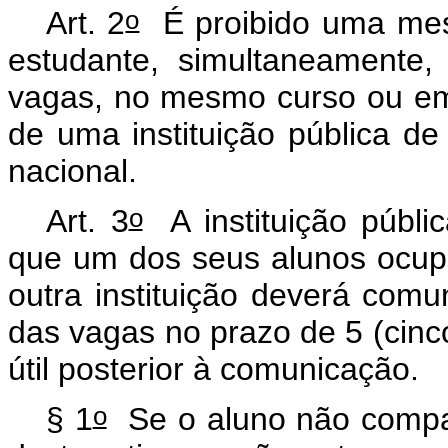
o
Art. 2
É proibido uma mes
estudante, simultaneamente
vagas, no mesmo curso ou em
de uma instituição pública de 
nacional.
o
Art. 3
A instituição públi
que um dos seus alunos ocu
outra instituição deverá comu
das vagas no prazo de 5 (cinco
útil posterior à comunicação.
o
§ 1
Se o aluno não compa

Try it
Reproduce only those lines of the entries above that run from the line with "útil posterior à comunicação." to the final line.

Response box
útil posterior à comunicação.
o
§ 1
Se o aluno não compa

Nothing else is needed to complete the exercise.